Thursday, July 14, 2016

Archiving Tweets: Thank you, Martin Hawksey, for TAGS

When I was looking for a way to collect tweets, for free, I stumbled upon Martin Hawksey’s TAGS, or Twitter Archiving Google Sheet. Using his template for a Google Sheet in Google Drive, you can pull tweets from Twitter. Through some easy steps, you “program” the sheet to collect messages from Twitter by hashtags, handles (@) and AND/OR/” operators.

A few years ago, I started with Version 5.0, and it took me a few tries to get the set-up right. Two new versions are available, 6.0 and 6.1, and they were easy to implement. The steps for set-up are well described and you can find videos to help. A support forum is another resource if you run into hiccups on the set-up. You can create as many files as you want to capture tweets and authentication is now a one-time requirement.
Screenshot of a TAGS spreadsheet

Using TAGS, you are essentially archiving tweets to a Google spreadsheet. You can change the frequency on the data pull, so it will automatically update, or you can handle it manually with the Run Now! option. I typically opt for the automated pull. The first tab of the spreadsheet has the “read me” and instructions for how to conduct your pull. It’s easy to follow and has links to additional resources if you want extra help. The other tabs in the sheet include the list of tweets, a summary, and dashboard. The list of tweets, called archive, alone contains a lot of information: name of the person tweeting, if the tweet is in reply to someone else, links to profiles, and user language.

Screenshot of dashboard

The summary lists the top tweeters, with stats on how many were retweets, unique tweets, and average and medians for tweets per person in the sample. The dashboard provides graphics for the top tweeters, a line graph showing the number of tweets over time, and Twitter activity for the collection.

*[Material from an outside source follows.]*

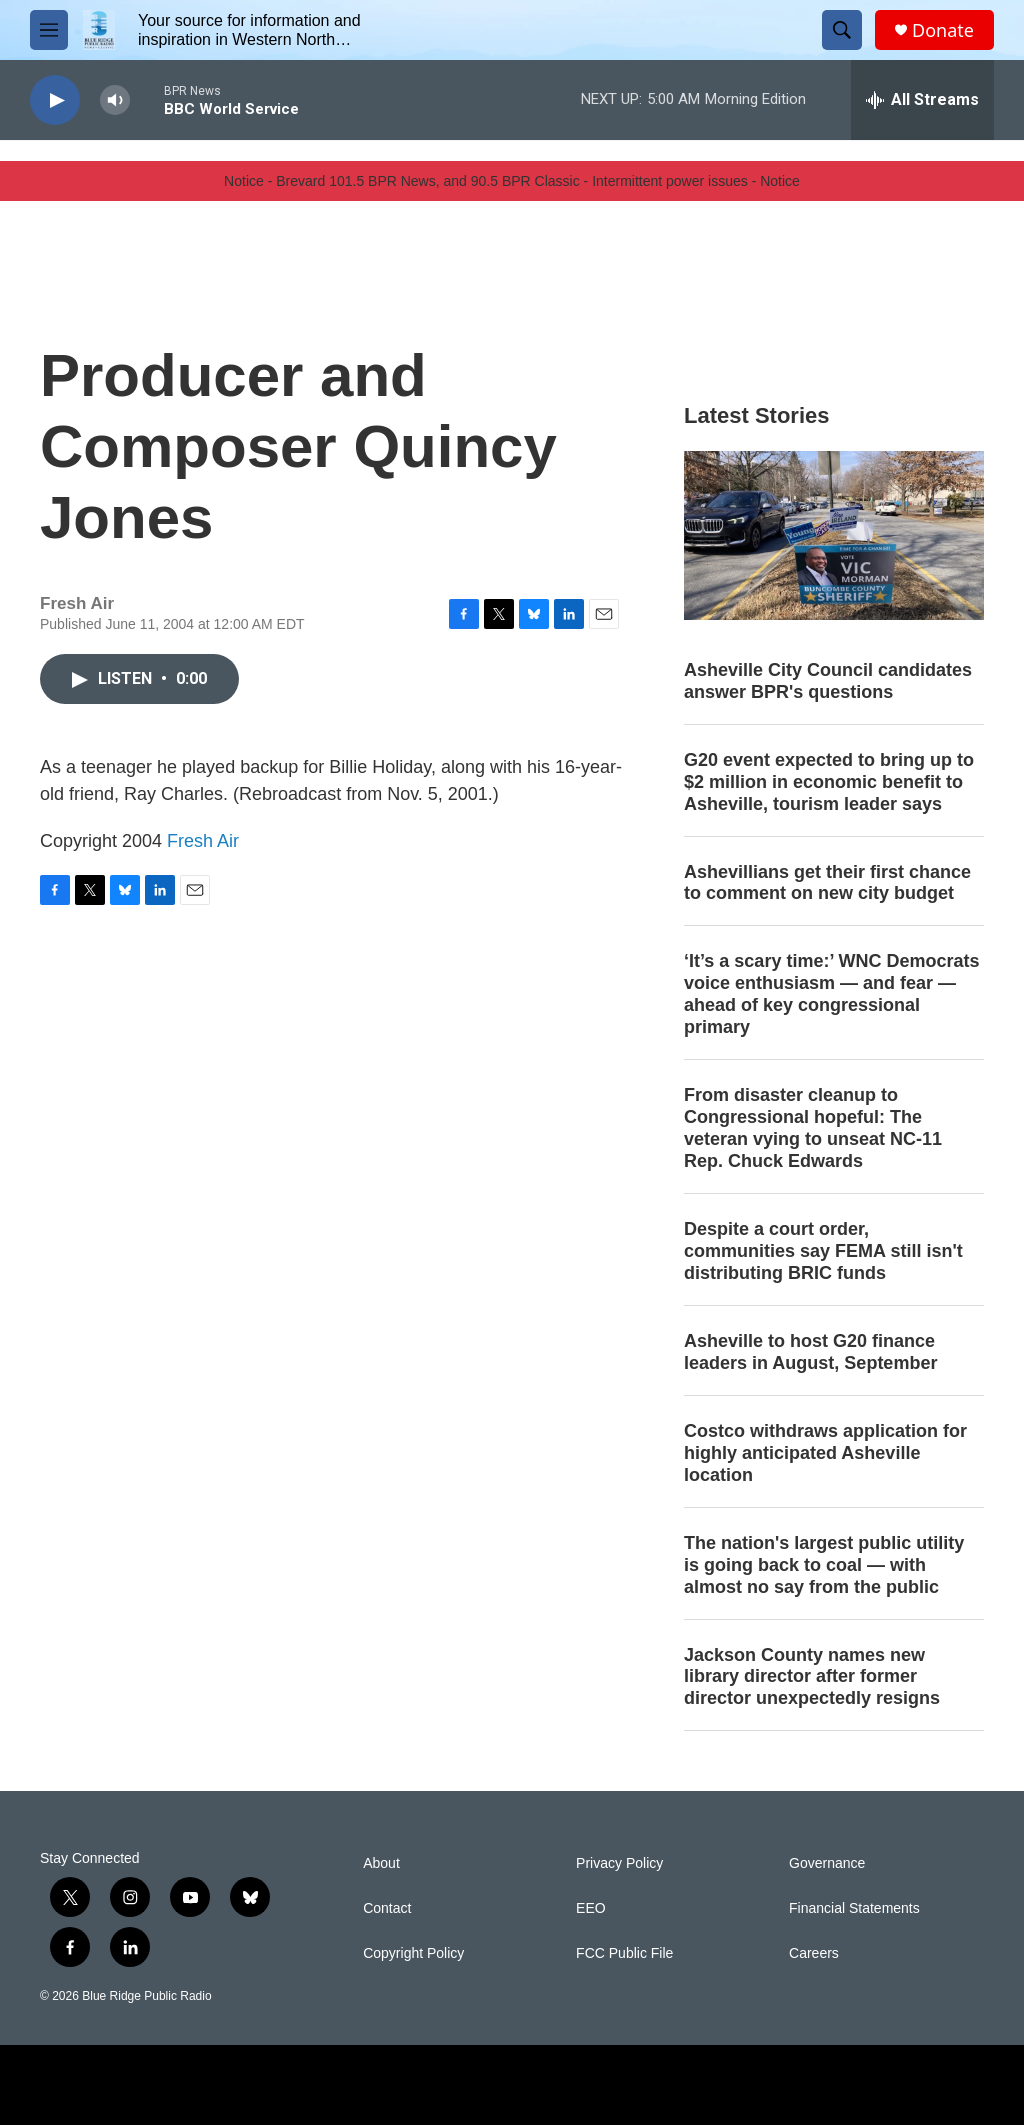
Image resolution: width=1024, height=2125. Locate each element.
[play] (55, 100)
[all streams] (922, 100)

Screen shot of charts/graphs

The data collected are rawer than some other systems, but that’s what I like. The data are on a spreadsheet that can be loaded into statistical programs or other more powerful analytical tools. While it might be nice to learn an advanced coding language like Python to create your own capture, it’s not on my front burner. And copying and pasting out of Twitter is too manual. Other systems provide fancy graphics, but if you just need an archive or a spreadsheet, TAGS works. Also, the spreadsheet is a format that could be used for qualitative and quantitative analysis.

The upsides include using a system you may already have credentials for, Google Drive. When working with colleagues, you can easily share the data, and they don’t have to create yet another account on a website or app. If your sheet has an error or reaches its limits, you’ll get reminders that it needs work.

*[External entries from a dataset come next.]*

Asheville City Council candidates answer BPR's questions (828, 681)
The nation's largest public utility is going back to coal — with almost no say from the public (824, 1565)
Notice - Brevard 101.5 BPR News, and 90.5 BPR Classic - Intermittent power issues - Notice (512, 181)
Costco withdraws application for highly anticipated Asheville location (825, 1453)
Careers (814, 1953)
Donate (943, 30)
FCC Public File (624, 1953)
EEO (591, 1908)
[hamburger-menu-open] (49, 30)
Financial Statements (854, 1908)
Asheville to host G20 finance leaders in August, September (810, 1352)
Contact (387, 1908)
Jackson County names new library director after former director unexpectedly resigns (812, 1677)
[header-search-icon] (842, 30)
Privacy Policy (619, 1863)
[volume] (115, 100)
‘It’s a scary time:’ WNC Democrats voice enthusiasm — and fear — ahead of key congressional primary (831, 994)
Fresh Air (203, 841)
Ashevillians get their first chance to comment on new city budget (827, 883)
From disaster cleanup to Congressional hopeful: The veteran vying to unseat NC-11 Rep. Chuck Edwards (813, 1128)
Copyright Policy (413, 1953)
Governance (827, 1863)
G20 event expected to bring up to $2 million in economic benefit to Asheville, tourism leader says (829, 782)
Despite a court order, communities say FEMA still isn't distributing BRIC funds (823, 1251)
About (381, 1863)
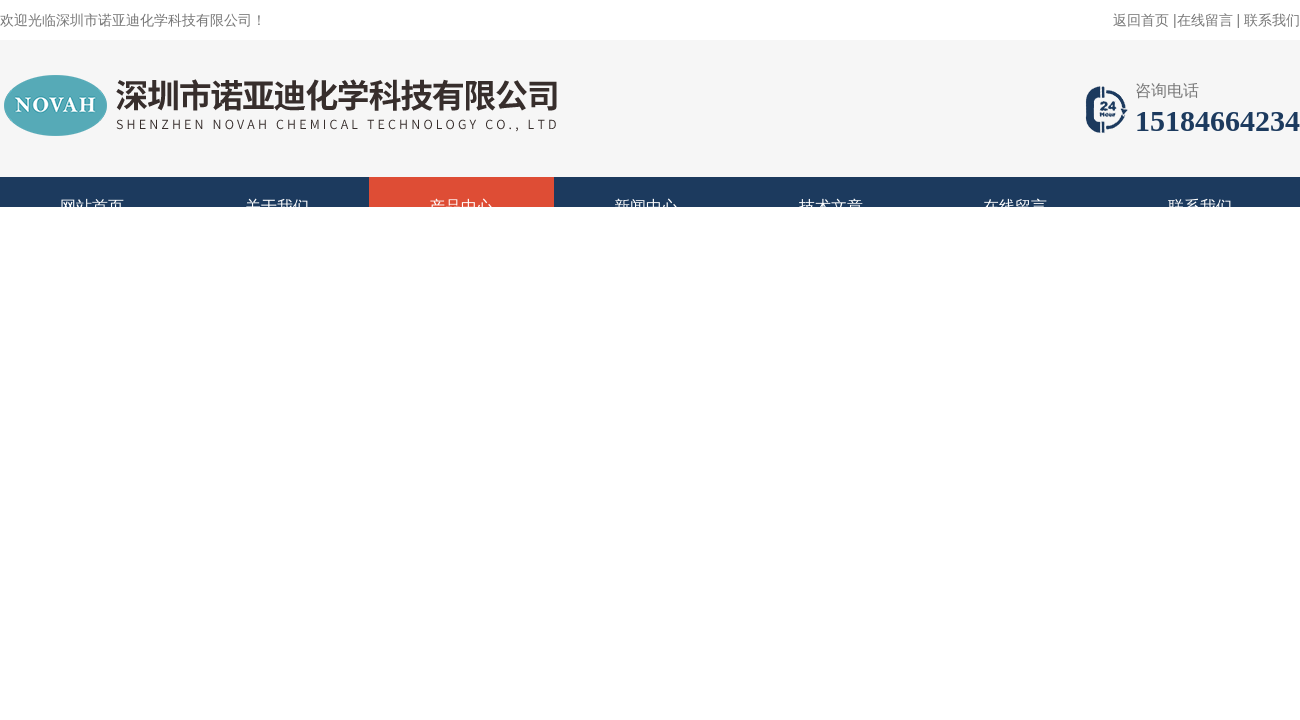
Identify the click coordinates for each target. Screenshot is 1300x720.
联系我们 (1272, 20)
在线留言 (1205, 20)
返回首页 (1141, 20)
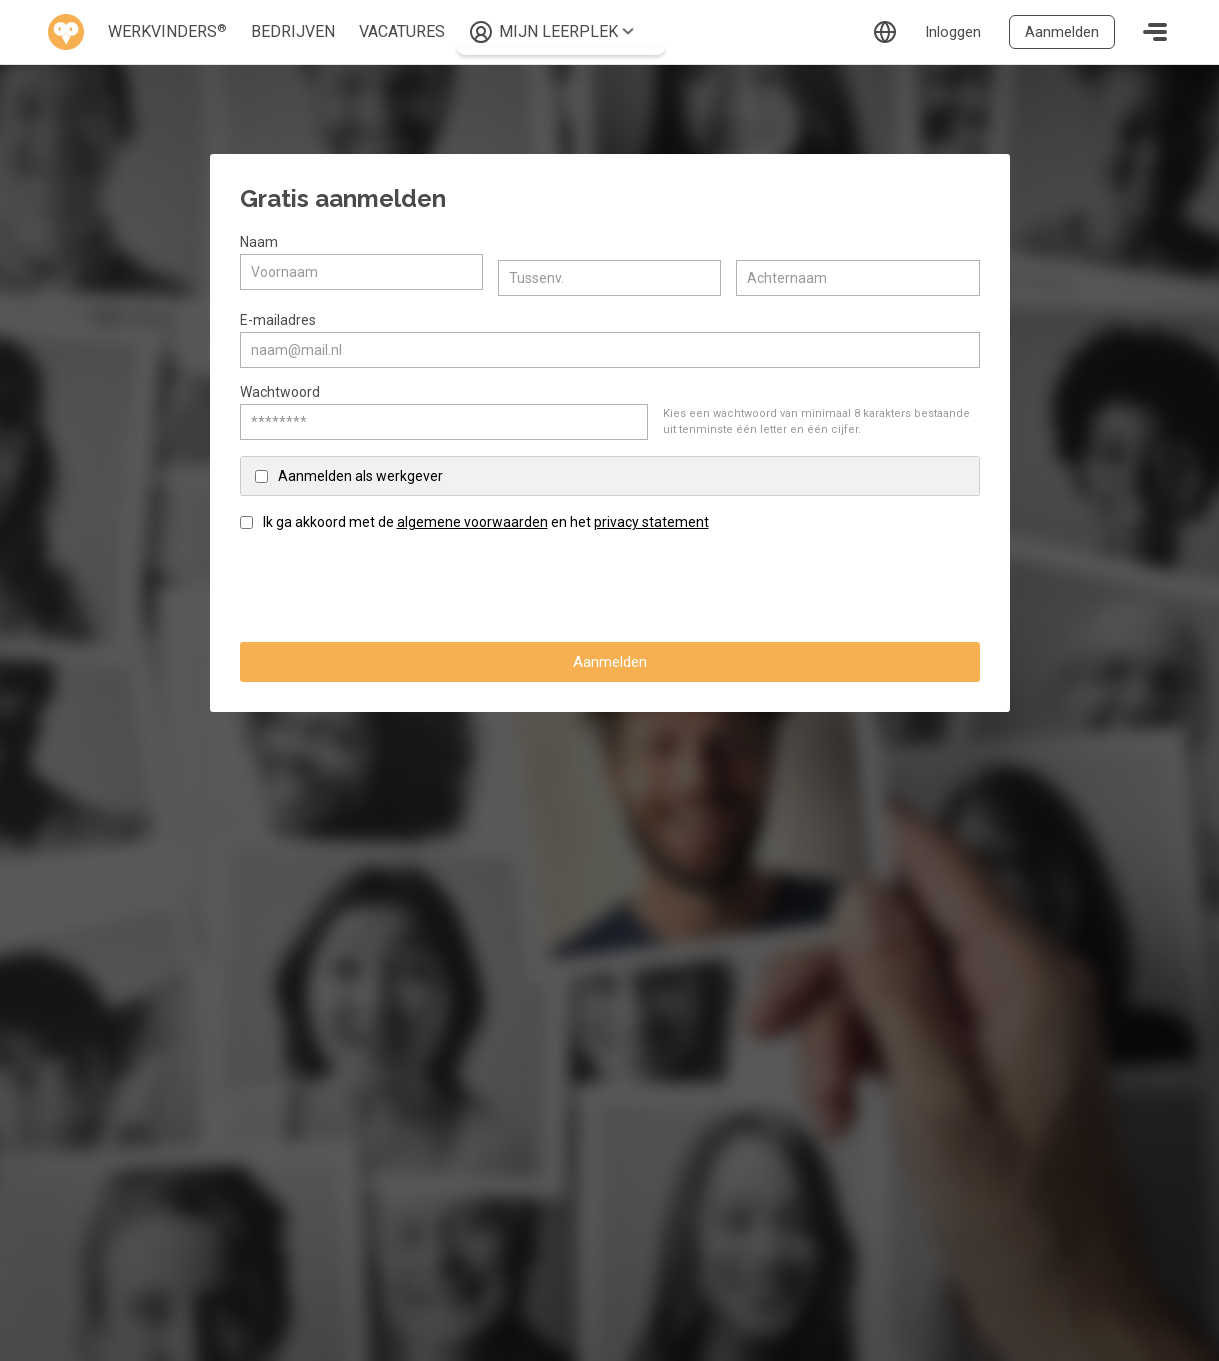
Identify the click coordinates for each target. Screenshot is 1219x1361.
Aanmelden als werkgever (360, 470)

The dataset limits were one of the downsides originally, but I was able to grab 17,000 tweets. Other negatives include the rigor of the pull. It won’t download every tweet. According to Hawskey’s blog, it’s a function of the Twitter Search API where relevance, not completeness, rules. You need a little forethought if you want to use this tool effectively. It will only pull historical tweets from the past seven days. If you wanted to watch a hashtag from an event, you’d need to set up the Google Sheet prior to the event. The dashboard only presents a few graphics, and they are basic. For a client or board presentation, you would want to jazz them up a bit. To run other kinds of analyses, like those measuring sentiment, location, network density and links, you would need to import the sheet into another program. This may be an extra unwanted step for some users.

Several audiences could benefit from the quick data pulled using TAGS. Marketers and public relations practitioners looking to archive messages about a particular campaign or event could set up a sheet prior to a launch. Organizers could capture and archive tweets during an annual conference. Academic researchers willing to accept the limitations of the tweets pulled could archive data for future investigations. Teachers could archive tweets from a classroom live-tweet to look for evidence of student learning. The free nature makes this appealing for nonprofit professionals.

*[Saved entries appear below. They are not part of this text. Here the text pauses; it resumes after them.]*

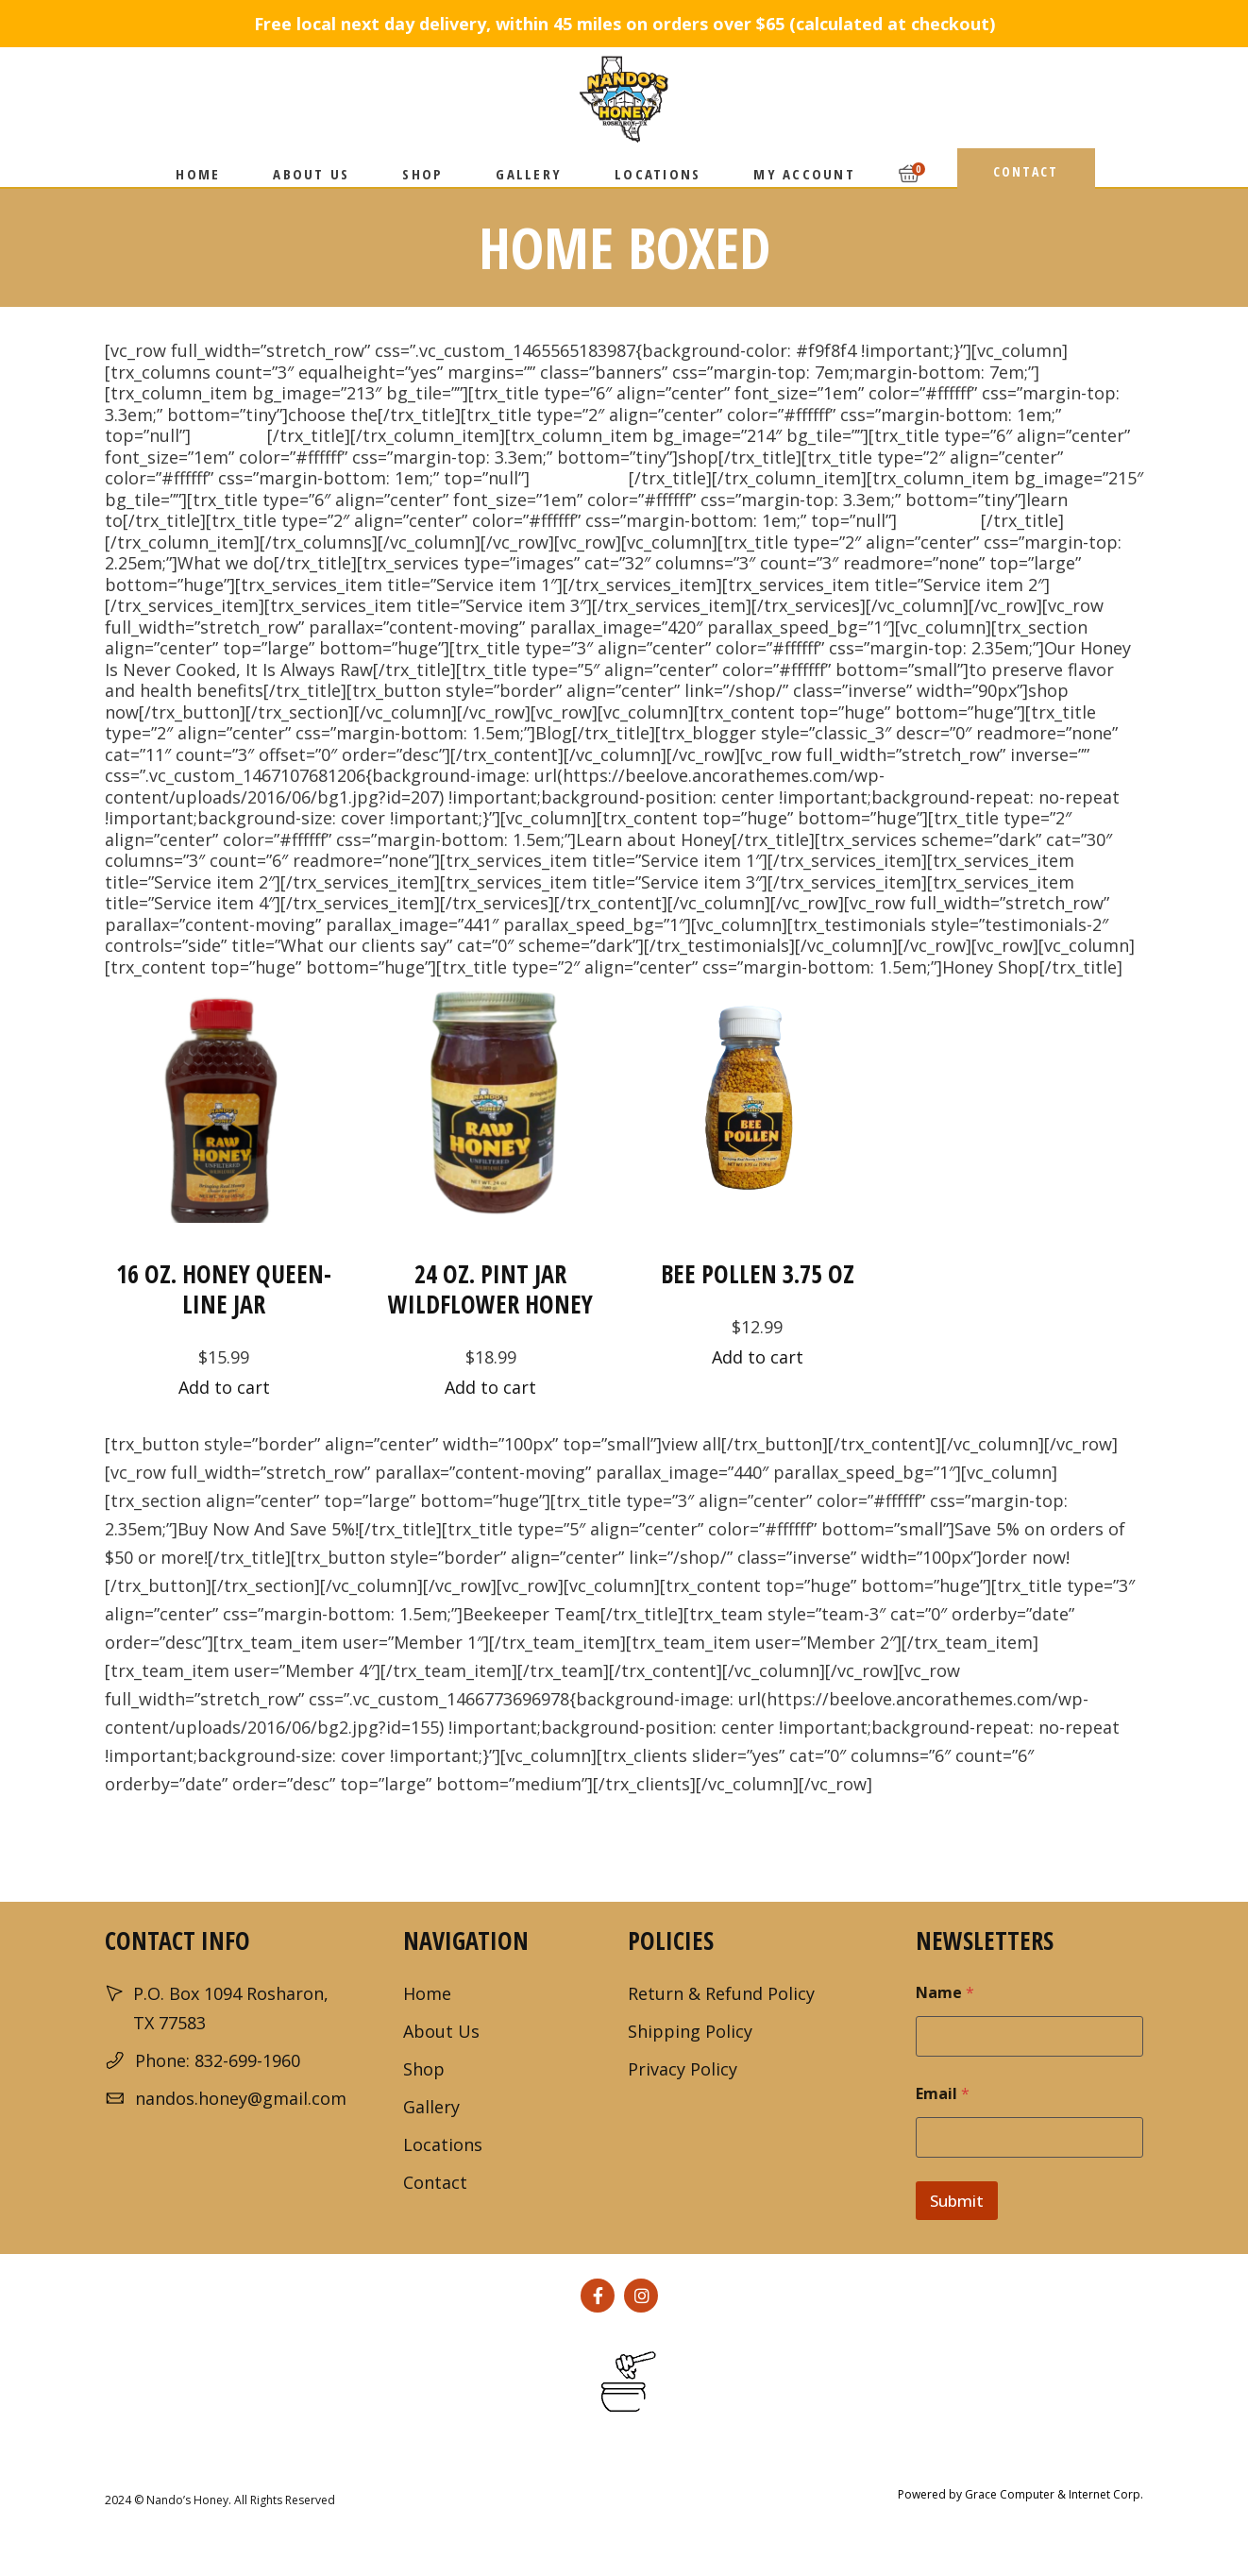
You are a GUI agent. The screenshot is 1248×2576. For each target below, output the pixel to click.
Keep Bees (939, 520)
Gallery (431, 2106)
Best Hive (229, 435)
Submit (957, 2201)
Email (943, 2094)
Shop (424, 2069)
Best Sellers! (579, 477)
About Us (441, 2031)
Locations (442, 2144)
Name (945, 1993)
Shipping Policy (690, 2031)
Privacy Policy (682, 2069)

As an example, I have 17,000 #StandWithWendy tweets from Wendy Davis’ 2013 filibuster saved for a research project. Originally, the sheet would take a long time to load. Now, it moves much faster. I want the ability to see my data and then clean it, based on my project. TAGS is one way for me to do so, and share with my research partners at the same time.

The newest versions, 6.0 and 6.1, offer a one-time set-up, a support community, and you can capture your favorited tweets, the last 3,000. If you have used the previous versions, go with 6.0, recommended by the TAGS team. It worked for me without any problems.

To learn more about or to get started with TAGS, go to

(This post is not a sponsored message. It originated as a sample for my students on reviewing a measurement tool for our course on social media analytics.)